Saturday, March 29, 2025

The pets of the classical era

Cyprus has always kept cats, like the Near East has long had bronze. Lately, we've seen Questions about when real bronzes actually got to southeast Europe - the classical Greece and maybe Cyrenaica. We're hearing similar about the cat. Some claim that the Greeks preferred polecats, that is the semidomestic ferret. Aristotle, for one, knew of tamed mustelids; it is probably the ferret, useful for rabbit-riddance.

Herodotus knew the cat well-enough to describe feline sex-politics where the cat isn't fully domestic, accurately as far as I know (it matches how male lions treat, say, cheetah cubs). He saved that for his account of Bubastis in Egypt. Some conclude he didn't see many cats in Greece. More likely, he just didn't like 'em: cats shared the reputation of mustelids, that they attacked birds.

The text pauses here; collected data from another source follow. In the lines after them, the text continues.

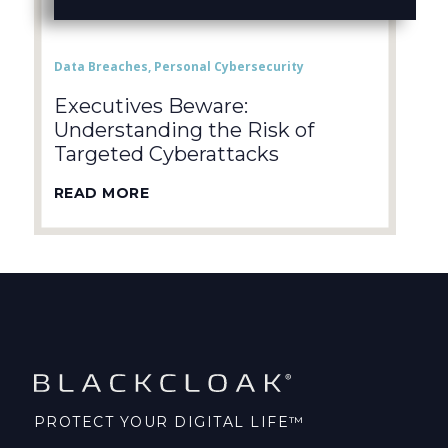
Data Breaches
,
Personal Cybersecurity
Executives Beware:
Understanding the Risk of
Targeted Cyberattacks
READ MORE
PROTECT YOUR DIGITAL LIFE™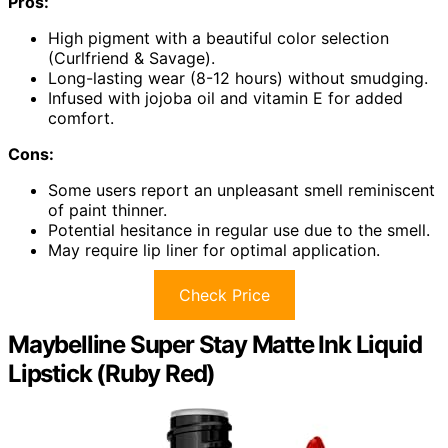
Pros:
High pigment with a beautiful color selection
(Curlfriend & Savage).
Long-lasting wear (8-12 hours) without smudging.
Infused with jojoba oil and vitamin E for added
comfort.
Cons:
Some users report an unpleasant smell reminiscent
of paint thinner.
Potential hesitance in regular use due to the smell.
May require lip liner for optimal application.
Check Price
Maybelline Super Stay Matte Ink Liquid
Lipstick (Ruby Red)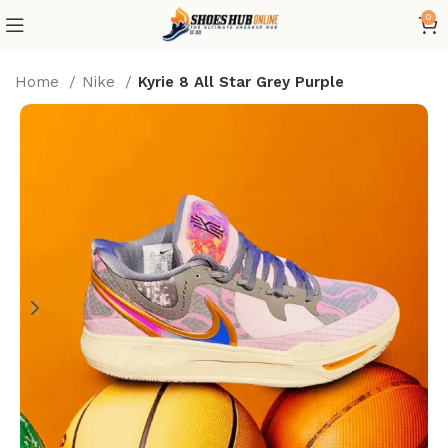
0
Home
Nike
Kyrie 8 All Star Grey Purple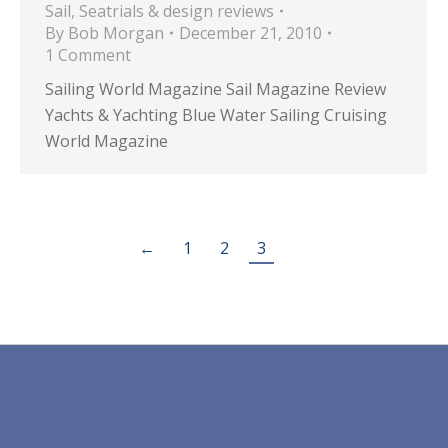
Sail
,
Seatrials & design reviews
By
Bob Morgan
December 21, 2010
1 Comment
Sailing World Magazine Sail Magazine Review
Yachts & Yachting Blue Water Sailing Cruising
World Magazine
←
1
2
3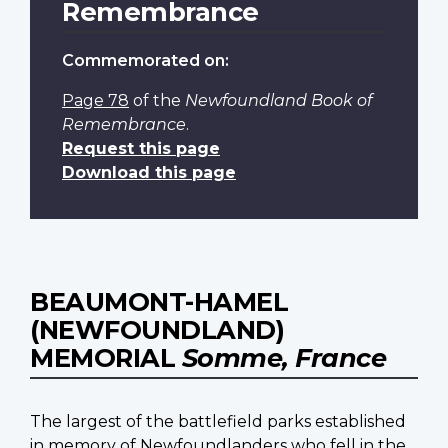
Remembrance
Commemorated on:
Page 78
of the
Newfoundland Book of
Remembrance
.
Request this page
Download this page
BEAUMONT-HAMEL
(NEWFOUNDLAND)
MEMORIAL
Somme, France
The largest of the battlefield parks established
in memory of Newfoundlanders who fell in the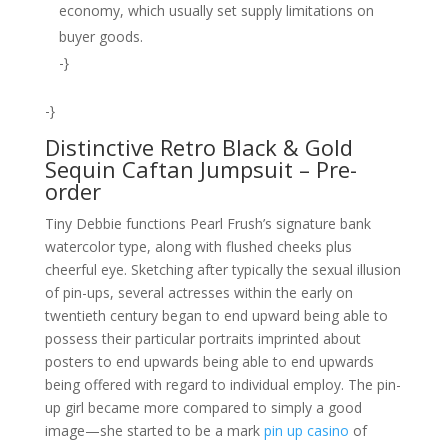
economy, which usually set supply limitations on
buyer goods.
-}
-}
Distinctive Retro Black & Gold
Sequin Caftan Jumpsuit – Pre-
order
Tiny Debbie functions Pearl Frush’s signature bank
watercolor type, along with flushed cheeks plus
cheerful eye. Sketching after typically the sexual illusion
of pin-ups, several actresses within the early on
twentieth century began to end upward being able to
possess their particular portraits imprinted about
posters to end upwards being able to end upwards
being offered with regard to individual employ. The pin-
up girl became more compared to simply a good
image—she started to be a mark
pin up casino
of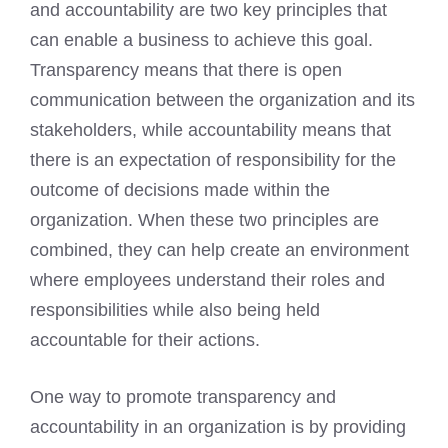
and accountability are two key principles that
can enable a business to achieve this goal.
Transparency means that there is open
communication between the organization and its
stakeholders, while accountability means that
there is an expectation of responsibility for the
outcome of decisions made within the
organization. When these two principles are
combined, they can help create an environment
where employees understand their roles and
responsibilities while also being held
accountable for their actions.
One way to promote transparency and
accountability in an organization is by providing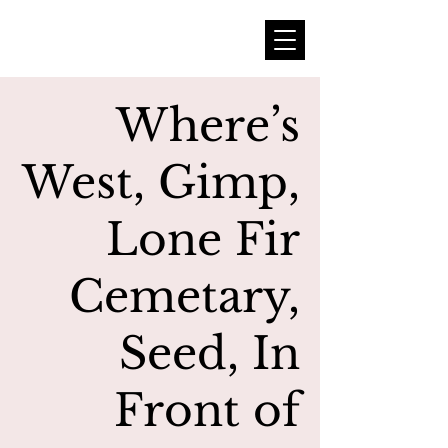
Where’s
West, Gimp,
Lone Fir
Cemetary,
Seed, In
Front of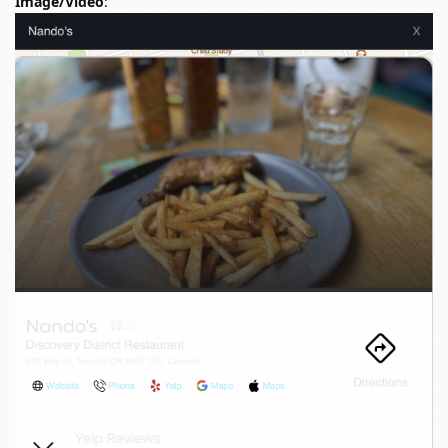
Image/Video
: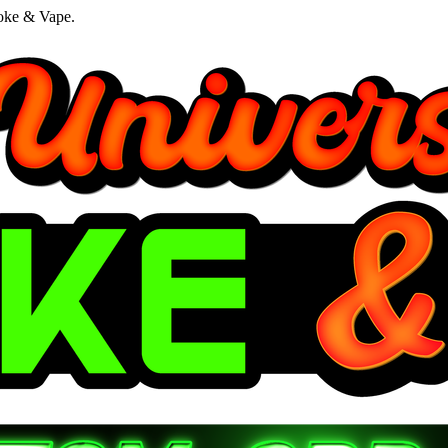
oke & Vape.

The claim "yes ferret no cat" somewhat fails to account for the appearance of cats (and maybe the domestic rooster) in Etruscan grave-frescoes. Certainly as chickens and other fowl were being kept in coops, those keepers didn't want cats anymore than mustelids. Look what a pest the mongoose has become in Barbados.

Anyway: Sardinian cats were introduced, from lybica of course, around the Iron Age. The same study has that other cats extant in Europe today, besides imports like Milo's beloved Bengal, came later and separately.

To me this looks like feral cats roamed cities in Iron Age Europe but were not much beloved there. They were treated more as pests than as friends. It may have been the Hellenistic Era, when Egypt was integrated with the Greek and (increasingly) Roman world, that increasingly-urban Europeans acquired interest in cats as companions. Which cats they imported, rather than simply grabbing cats off their own streets.